The extended global recession has dragged down oil and natural-gas prices from record levels last year, leading to a 58% drop in the global energy giant's first-quarter profit -- its worst performance since 2003.
Exxon's move to conserve its large, but shrinking, pile of cash will help preserve its financial flexibility and maximize its options for what is expected to be a bumper crop of fossil-fuel investment opportunities in coming months, analysts said.
Analysts and industry observers anticipate that there may be opportunities for Exxon -- and other big Western oil companies -- in Brazil, Iraq and elsewhere. There may also be assets and companies available, but it still isn't clear what might come on the market.
Exxon on Thursday said it is slowing its stock-buyback program in the second quarter to $5 billion, down from $7 billion in the first quarter and $8 billion in last year's fourth quarter. The Irving, Texas, company ended March with $25 billion in cash, down $6.4 billion from three months earlier and $15.9 billion less than the same period a year ago.
First-quarter net income was $4.55 billion, or 92 cents a share, compared with $10.89 billion, or $2.02, a share, a year earlier. Revenue dropped 45% to $64.03 billion.
As oil prices marched toward a peak of $145 last summer, Exxon used its swelling profits to lower its debt and build up its cash reserves. That strategy has left the company on sturdy financial footing despite the recent slump in prices and demand, which has eroded profits. On Thursday, crude oil for June delivery rose 15 cents to $51.12.
Exxon, the world's largest publicly traded oil company by market value and output, this week said it is raising its dividend by 5% and that it has no plans to change its $29 billion capital-expenditure budget for 2009.
But with prices down 65% from last summer, Exxon's spending has exceeded its cash flow. The company reported $9.1 billion from operating activities and asset sales in the first quarter but spent $14.75 billion on its capital outlays, dividends and share repurchases.
Analysts said Exxon is acting prudently to preserve its war chest. "Everyone in the market knows the chance there will be an interesting market opportunity in the next 12 months is increasing," said Tina Vital, an equity analyst with Standard & Poors. "They want to position themselves to keep the most options open."
Exxon officials on Thursday pointed out that the company remains strong despite the downturn. "If you don't let your checkbook get out of control in the good times, you don't have to slam on the breaks and disrupt the organization in the bad times," said David Rosenthal, Exxon's vice president of investor relations. "The most important thing for our shareholders is we are not constrained in our ability to take advantage of opportunities that would present themselves," he said.

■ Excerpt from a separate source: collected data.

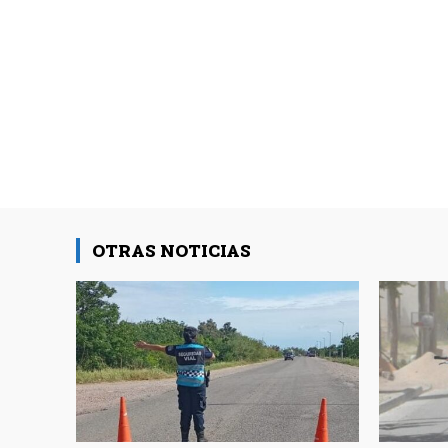
OTRAS NOTICIAS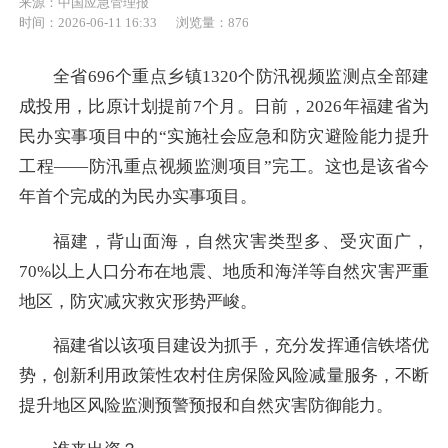
来源：中国应急管理报
时间：2026-06-11 16:33
浏览量：876
全省696个重点乡镇1320个防汛视频监测点全部建
成投用，比原计划提前7个月。日前，2026年福建省为
民办实事项目中的“实施社会应急和防灾避险能力提升
工程——防汛重点视频监测项目”完工。这也是该省今
年首个完成的为民办实事项目。
福建，背山面海，自然灾害类型多、受灾面广，
70%以上人口分布在地震、地质和海洋等自然灾害严重
地区，防灾减灾救灾形势严峻。
福建省以该项目建设为抓手，充分发挥通信铁塔优
势，创新利用政策性农村住房保险风险减量服务，不断
提升地区风险监测预警预报和自然灾害防御能力。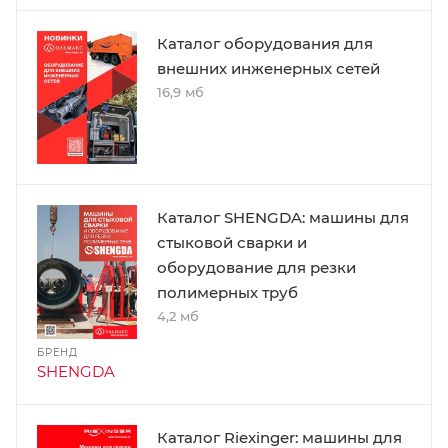
Каталог оборудования для
внешних инженерных сетей
16,9 мб
Каталог SHENGDA: машины для
стыковой сварки и
оборудование для резки
полимерных труб
4,2 мб
БРЕНД
SHENGDA
Каталог Riexinger: машины для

While Exxon has the cash to ride out the slump in oil prices, many of its competitors and oil-rich nations are in more precarious financial positions. That should create more opportunities for Exxon to develop partnerships on overseas projects or purchase assets, something it avoided as prices climbed in recent years.
"Cash gives them added flexibility [to take a stake in] mega development projects with national oil companies," noted Fadel Gheit, an oil analyst with Oppenheimer & Co. He also pointed out that repurchased shares could be used to buy another oil company, though he said that the current political environment all but rules out huge mergers.
Exxon joins industry rivals in seeking to preserve cash without sacrificing future production prospects. Chevron Corp., the second-largest U.S. oil company behind Exxon, this week said it wasn't raising its dividend in April, as it had for four years. Earlier this year, Chevron ended a $2 billion-per-quarter share-buyback program.
Royal Dutch Shell PLC and BP PLC took on additional debt in the first quarter to maintain current spending levels.